Hannah H.T. Elliot, petitioned the court for sole feme trader after reporting her husband for abandonment and unable to support her household including children. Leaving her destitute and frequently borrowing from friends and relative, she was forced to open a trimming shop.  She was granted feme sole trader status whereby allowing her sole business operator along with retaining the profits.
Betsy Ross, along with her 1st husband, co-owned an upholstery business. Upon his death, having to raise children on her own for a while, she acquired his property and worked diligently making flags for Pennsylvania.  Marrying a third time, didn't stop her from continuing her skills of needlework.  The tale of the first American flag belongs to Betsy Ross.

Elizabeth Blackwell was ridiculed in medical school and ostracized when attempting a career in medicine.  In the midst of her struggle as a physician, she held strong.  In the mid 1800s, after watching a friend struggle with sickness due to embarrassment of visiting a male physician, co-founded a clinic for indigent women and children that would last over a century.

Josephine Cochrane couldn't help but wonder how to develop a better way to wash dishes. After finding much damaged china over the carelessness of her kitchen help, she discovered how water jets could blast powerful streams onto dishes if aligned in racks.  Her husband died while her design was formed and almost left her penniless.  She worked tirelessly pushing her invention but it changed the world forever. Her company evolved and changed hands after her death, to become better known today as Kitchen Aid. 

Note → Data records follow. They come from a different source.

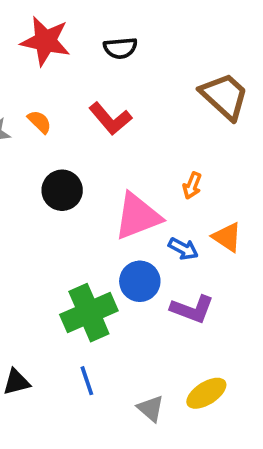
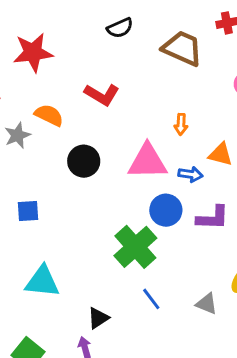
black semicircle: (120, 48) -> (120, 28), moved
orange semicircle: (39, 122) -> (49, 115), size x1.4
pink triangle: (138, 216) -> (147, 162), turned 39

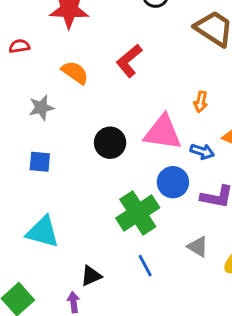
red L-shape: (102, 95) -> (129, 61), turned 100
gray star: (17, 135) -> (41, 108), moved
black circle: (84, 161) -> (110, 143), moved
gray triangle: (207, 304) -> (198, 247), moved

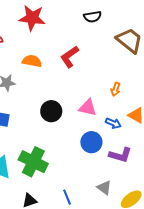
orange semicircle: (75, 72) -> (32, 61), turned -30
pink triangle: (163, 132) -> (88, 108), size x0.7
green cross: (138, 213) -> (33, 162), moved, turned -36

The inventor of a new fiber developed as Kevlar, known for bullet proof vests, building materials, tires, and fiber optic cable was awarded the National Medal of Technology and inducted in the National Inventors Hall of Fame in 1994. Stephanie Kwolek, a chemist at DuPont passionate and persistent, “I discovered over the years that I seem to see things that other people did not see. If things don’t work out I don’t just throw them out, I struggle over them, to try and see if there’s something there.”

Party plan marketing is owed to Brownie Wise, a single mother, who had a charm and a knack for a product sales model.  She took TupperWare not selling well in department store shelves and made into a household name. Earl Tupper hired her to head his company but later fired her after she received recognition for the TupperWare invention.

Throughout centuries, women have faced unpredictable challenges.  Whether from despair, pressure, or simply a solution to a persistent burden, the human mind is capable of innovative ideas.  How we get from idea to service or product starts with inspiration.   

For all those women who defied the status quo, we salute your independence!